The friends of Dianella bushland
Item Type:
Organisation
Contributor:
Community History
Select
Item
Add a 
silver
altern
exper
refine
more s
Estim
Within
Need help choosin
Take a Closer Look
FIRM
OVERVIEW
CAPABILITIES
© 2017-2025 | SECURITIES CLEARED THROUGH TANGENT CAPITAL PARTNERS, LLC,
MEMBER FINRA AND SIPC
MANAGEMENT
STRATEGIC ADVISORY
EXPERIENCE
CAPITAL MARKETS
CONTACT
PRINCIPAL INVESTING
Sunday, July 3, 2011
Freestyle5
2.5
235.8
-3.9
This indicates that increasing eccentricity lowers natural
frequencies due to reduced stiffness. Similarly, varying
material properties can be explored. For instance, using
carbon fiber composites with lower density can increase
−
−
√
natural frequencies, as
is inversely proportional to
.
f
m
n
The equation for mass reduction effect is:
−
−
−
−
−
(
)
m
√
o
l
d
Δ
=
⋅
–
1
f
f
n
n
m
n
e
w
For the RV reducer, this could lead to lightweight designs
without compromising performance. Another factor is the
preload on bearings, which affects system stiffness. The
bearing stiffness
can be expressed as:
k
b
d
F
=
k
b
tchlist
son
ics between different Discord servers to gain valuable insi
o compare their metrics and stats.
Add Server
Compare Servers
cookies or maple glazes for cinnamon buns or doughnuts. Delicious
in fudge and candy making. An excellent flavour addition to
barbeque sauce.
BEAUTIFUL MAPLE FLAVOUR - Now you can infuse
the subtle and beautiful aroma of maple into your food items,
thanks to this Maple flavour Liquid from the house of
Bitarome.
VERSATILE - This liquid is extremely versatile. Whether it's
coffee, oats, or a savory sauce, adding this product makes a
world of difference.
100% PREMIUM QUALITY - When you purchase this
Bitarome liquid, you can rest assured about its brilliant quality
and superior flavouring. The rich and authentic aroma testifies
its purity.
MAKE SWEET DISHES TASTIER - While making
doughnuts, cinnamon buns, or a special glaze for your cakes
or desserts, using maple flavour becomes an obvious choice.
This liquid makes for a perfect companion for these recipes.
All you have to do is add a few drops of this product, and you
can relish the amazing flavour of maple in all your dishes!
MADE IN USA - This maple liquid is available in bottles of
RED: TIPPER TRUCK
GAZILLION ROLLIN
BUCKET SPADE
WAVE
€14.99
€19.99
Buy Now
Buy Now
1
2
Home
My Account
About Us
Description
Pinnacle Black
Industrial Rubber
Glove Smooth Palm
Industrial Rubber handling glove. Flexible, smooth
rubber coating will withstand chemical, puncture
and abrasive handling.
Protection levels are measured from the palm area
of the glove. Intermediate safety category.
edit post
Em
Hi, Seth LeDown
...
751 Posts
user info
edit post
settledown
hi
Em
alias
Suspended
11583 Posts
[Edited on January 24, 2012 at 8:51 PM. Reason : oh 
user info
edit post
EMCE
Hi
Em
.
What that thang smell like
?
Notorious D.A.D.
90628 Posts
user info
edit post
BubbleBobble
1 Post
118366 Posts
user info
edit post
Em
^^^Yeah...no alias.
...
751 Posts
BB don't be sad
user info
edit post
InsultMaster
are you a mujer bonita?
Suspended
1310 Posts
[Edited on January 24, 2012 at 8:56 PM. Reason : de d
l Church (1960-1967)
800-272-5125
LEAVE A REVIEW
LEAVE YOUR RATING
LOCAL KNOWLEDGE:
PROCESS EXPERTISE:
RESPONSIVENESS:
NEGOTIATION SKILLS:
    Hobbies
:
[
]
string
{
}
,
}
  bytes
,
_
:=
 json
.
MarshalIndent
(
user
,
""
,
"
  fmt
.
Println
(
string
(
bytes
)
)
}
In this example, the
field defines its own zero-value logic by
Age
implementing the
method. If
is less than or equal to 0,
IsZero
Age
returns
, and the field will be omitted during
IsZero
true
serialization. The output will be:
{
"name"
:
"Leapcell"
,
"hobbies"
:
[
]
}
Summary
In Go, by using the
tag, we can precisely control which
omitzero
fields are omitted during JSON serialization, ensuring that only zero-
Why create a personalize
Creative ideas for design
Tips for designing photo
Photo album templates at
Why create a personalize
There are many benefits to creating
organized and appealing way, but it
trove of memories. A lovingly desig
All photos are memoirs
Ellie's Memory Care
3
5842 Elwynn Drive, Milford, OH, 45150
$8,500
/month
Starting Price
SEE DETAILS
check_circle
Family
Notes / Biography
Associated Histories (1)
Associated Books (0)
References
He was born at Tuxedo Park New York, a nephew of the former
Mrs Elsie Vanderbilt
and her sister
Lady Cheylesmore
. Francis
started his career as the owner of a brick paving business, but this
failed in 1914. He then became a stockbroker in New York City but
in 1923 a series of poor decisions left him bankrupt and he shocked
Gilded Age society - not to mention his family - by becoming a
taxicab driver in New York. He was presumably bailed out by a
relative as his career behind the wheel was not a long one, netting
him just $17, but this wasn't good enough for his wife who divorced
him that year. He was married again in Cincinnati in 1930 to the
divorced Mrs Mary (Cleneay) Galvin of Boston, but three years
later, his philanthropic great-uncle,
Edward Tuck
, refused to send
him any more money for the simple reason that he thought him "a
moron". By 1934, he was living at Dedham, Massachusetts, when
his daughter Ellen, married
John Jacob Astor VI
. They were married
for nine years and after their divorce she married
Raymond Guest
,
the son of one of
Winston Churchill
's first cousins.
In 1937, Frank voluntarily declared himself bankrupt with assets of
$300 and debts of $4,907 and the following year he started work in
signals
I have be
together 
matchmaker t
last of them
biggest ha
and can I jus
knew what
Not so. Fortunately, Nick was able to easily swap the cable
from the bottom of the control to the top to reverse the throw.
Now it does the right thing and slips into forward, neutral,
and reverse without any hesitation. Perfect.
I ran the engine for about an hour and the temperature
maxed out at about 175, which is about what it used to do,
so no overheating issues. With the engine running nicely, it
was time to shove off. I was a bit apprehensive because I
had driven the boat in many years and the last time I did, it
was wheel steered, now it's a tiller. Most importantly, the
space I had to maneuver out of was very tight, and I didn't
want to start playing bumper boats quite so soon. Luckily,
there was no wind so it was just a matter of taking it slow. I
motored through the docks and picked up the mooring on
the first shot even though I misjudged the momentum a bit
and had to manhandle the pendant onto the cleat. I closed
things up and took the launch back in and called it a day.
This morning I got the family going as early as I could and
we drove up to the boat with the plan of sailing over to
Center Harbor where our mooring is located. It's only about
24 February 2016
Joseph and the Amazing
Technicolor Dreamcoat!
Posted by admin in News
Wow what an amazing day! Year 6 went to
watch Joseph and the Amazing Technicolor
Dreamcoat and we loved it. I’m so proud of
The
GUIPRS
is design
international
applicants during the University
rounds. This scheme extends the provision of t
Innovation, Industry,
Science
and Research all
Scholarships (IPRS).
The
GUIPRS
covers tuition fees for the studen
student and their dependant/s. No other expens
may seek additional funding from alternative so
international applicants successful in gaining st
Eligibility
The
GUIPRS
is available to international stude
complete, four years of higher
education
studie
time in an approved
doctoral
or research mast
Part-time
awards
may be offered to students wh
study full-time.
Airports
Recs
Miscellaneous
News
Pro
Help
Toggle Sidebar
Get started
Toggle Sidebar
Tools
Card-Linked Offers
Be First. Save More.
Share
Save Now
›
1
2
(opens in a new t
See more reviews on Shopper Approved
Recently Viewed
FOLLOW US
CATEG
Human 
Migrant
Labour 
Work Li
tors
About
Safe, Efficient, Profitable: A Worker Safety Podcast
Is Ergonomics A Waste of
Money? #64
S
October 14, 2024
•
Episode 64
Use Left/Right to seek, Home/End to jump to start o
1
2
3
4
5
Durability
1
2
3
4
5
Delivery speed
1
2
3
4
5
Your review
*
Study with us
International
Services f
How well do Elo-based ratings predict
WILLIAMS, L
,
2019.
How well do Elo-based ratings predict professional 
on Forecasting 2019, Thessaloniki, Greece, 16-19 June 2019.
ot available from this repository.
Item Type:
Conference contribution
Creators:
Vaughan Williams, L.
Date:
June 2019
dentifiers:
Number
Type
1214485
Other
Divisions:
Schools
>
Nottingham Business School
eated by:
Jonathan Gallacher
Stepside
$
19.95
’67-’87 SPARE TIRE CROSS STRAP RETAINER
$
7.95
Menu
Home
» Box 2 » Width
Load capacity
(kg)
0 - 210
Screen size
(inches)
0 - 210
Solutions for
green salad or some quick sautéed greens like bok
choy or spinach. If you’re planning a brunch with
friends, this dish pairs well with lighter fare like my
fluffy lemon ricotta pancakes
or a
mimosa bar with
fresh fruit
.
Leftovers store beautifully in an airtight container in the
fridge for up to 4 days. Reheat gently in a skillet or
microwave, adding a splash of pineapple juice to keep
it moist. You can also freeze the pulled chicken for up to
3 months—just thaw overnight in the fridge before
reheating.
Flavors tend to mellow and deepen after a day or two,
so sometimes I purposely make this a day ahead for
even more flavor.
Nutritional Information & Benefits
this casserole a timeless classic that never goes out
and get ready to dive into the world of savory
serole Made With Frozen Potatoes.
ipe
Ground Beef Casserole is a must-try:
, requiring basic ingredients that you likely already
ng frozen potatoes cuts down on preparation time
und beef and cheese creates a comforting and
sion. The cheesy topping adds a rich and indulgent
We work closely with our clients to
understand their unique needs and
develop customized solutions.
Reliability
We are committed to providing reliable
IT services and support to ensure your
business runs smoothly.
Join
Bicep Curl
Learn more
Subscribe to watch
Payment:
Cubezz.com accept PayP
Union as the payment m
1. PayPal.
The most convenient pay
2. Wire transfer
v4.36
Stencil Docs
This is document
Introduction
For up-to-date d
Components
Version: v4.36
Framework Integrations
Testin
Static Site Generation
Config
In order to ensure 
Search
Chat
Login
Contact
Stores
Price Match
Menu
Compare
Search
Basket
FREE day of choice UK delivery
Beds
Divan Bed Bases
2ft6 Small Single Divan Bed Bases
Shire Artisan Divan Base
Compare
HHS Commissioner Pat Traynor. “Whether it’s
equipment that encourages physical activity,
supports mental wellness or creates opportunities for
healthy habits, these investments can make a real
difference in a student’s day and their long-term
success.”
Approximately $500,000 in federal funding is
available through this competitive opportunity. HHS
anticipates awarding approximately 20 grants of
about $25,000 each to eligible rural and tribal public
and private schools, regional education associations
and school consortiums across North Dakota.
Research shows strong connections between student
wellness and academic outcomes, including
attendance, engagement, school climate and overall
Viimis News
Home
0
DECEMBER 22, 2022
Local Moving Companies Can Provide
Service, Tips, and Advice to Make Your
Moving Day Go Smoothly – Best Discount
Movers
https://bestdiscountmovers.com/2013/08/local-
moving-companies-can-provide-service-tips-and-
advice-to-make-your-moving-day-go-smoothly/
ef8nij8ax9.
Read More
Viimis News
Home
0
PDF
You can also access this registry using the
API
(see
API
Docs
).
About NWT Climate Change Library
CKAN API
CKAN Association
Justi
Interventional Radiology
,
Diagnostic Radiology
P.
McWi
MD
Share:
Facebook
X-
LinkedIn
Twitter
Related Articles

..........

**Task:** The lines to return are those in the entries above that hold "omitted".

**Solution to this problem:**
, and the field will be omitted during
fields are omitted during JSON serialization, ensuring that only zero-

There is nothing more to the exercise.